Plastica e microplastica sta soffocando il mare. E il Mediterraneo non fa eccezione. C’è infatti nel Mare Nostrum “un’enorme e diffusa presenza di microplastiche comparabile ai livelli presenti nei vortici oceanici del nord Pacifico, con i picchi più alti rilevati nelle acque di Portici (Napoli) ma anche in aree marine protette come le Isole Tremiti (Foggia)”. A denunciarlo sono i dati diffusi dall’Istituto di Scienze Marine del Cnr di Genova (Ismar), dall’Università Politicnica delle Marche (Univpm) e da Greenpeace Italia.
Lo studio conferma “l’enorme presenza anche nel Mediterraneo di microplastiche con valori paragonabili a quelli che si trovano nelle “zuppe di plastica” presenti nei vortici oceanici – dice Greenpeace – Preoccupante è il fatto che concentrazioni cosi elevate di microplastiche siano evidenti anche nel Mediterraneo, un bacino semi-chiuso fortemente antropizzato, con un limitato riciclo d’acqua che ne consente l’accumulo”. Le microplastiche primarie vengono da prodotti per l’igiene personale, come cosmetici o dentifrici, o sono le polveri di plastica usate per la produzione di materiali plastici, mentre le microplastiche secondarie derivano dalla frammentazione e decomposizione di materiali plastici di dimensioni più grandi.
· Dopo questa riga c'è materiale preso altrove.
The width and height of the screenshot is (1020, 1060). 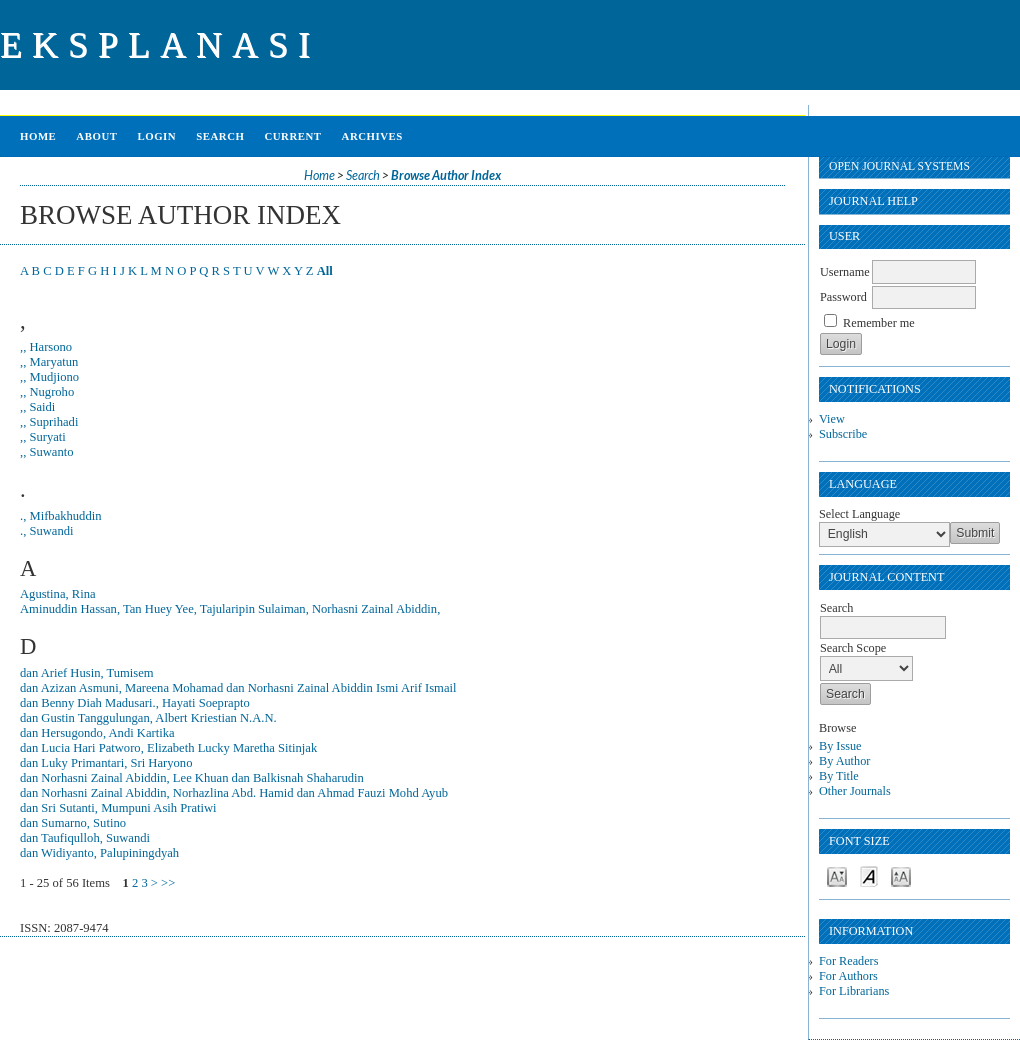 What do you see at coordinates (73, 823) in the screenshot?
I see `dan Sumarno, Sutino` at bounding box center [73, 823].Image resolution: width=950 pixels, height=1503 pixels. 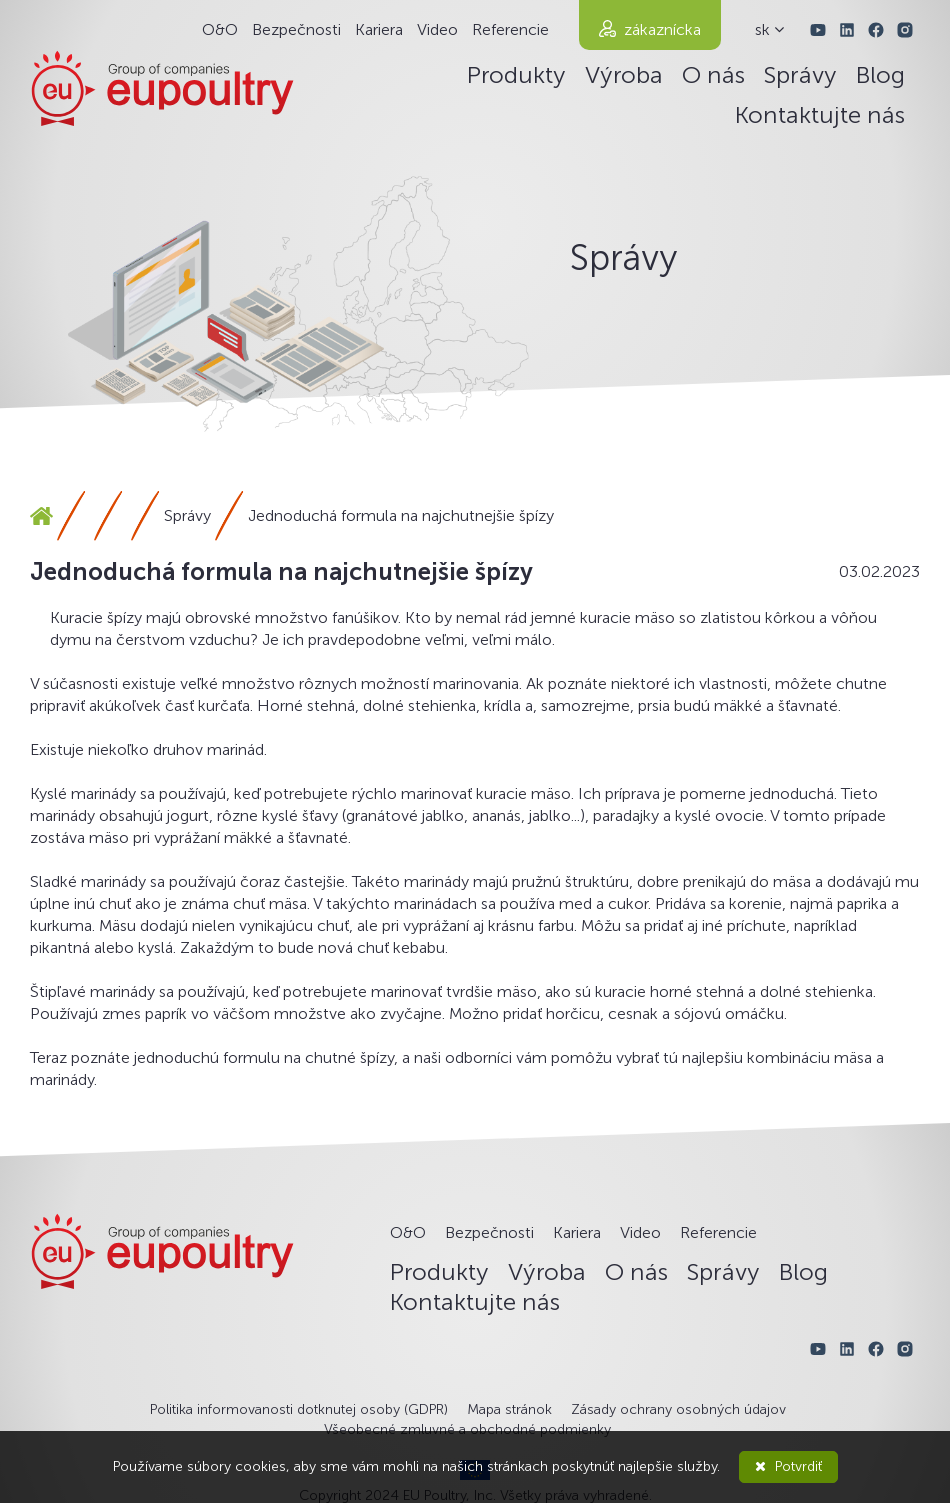 I want to click on Potvrdiť, so click(x=788, y=1466).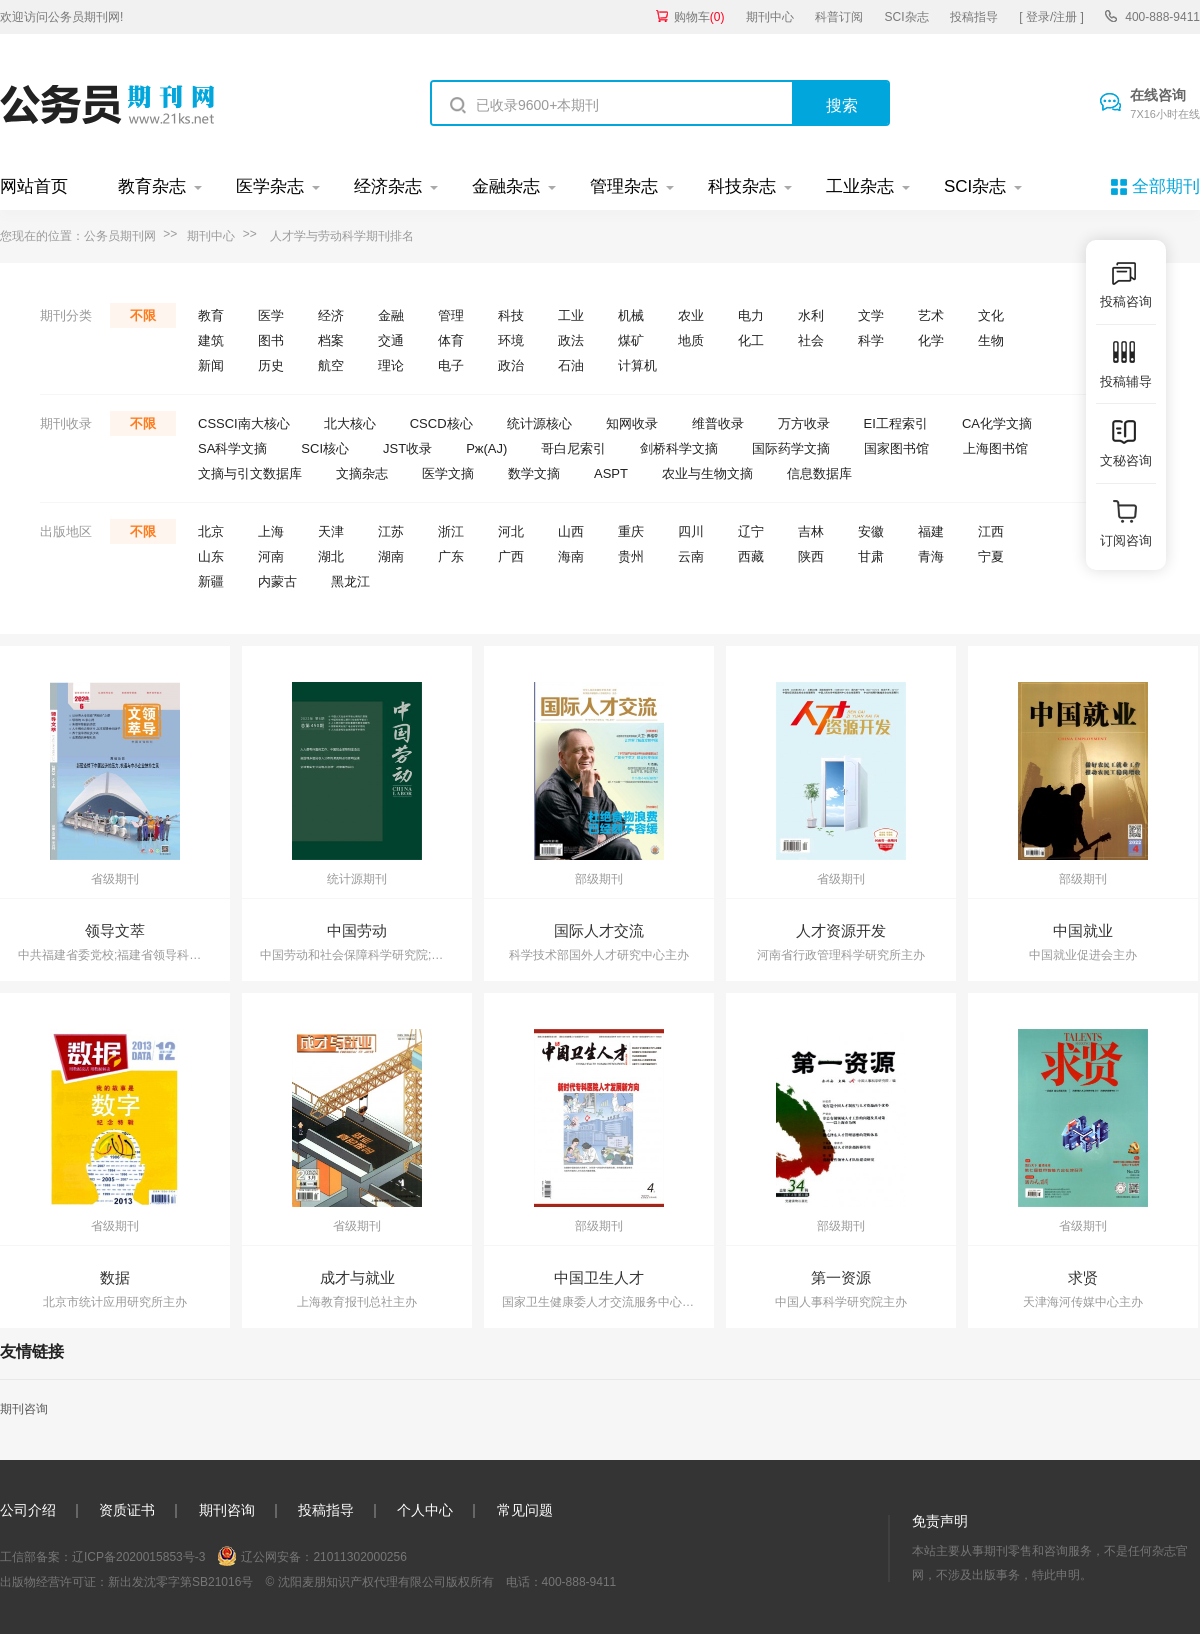 This screenshot has height=1634, width=1200. What do you see at coordinates (896, 448) in the screenshot?
I see `国家图书馆` at bounding box center [896, 448].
Diversi studi hanno inoltre evidenziato che le microplastiche secondarie contengono additivi chimici come gli ftalati.
Durante la campagna sono stati analizzati campioni di acqua di mare di 19 stazioni lungo la costa, da Genova ad Ancona, sia alla foce di fiumi e porti che in aree marine protette. Evidenziano che la plastica c’è ovunque, in concentrazioni di questa portata: è come nuotare in una piscina olimpica con 5500 pezzi di plastica se viene riempita con l’acqua delle Isole Tremiti, con 8900 pezzi di plastica se si utilizza l’acqua di Portici. “I risultati indicano che l’inquinamento da plastica non conosce confini e che i frammenti si accumulano anche in aree protette o in zone teoricamente lontane da sorgenti di inquinamento – spiega Francesca Garaventa, responsabile CNR-Ismar dei campionamenti” L’analisi ha permesso di identificare 14 tipi di polimeri. “I dati raccolti confermano che i nostri mari stanno letteralmente soffocando sotto una montagna di plastica e microplastica, per lo più derivante dall’uso e dalla dispersione di articoli monouso – commenta Serena Maso, campagna mare di Greenpeace – Per invertire questo drammatico trend bisogna intervenire alla fonte, ovvero la produzione. Il riciclo non è la soluzione e sono le aziende responsabili che devono farsi carico del problema, partendo dall’eliminazione della plastica usa e getta.”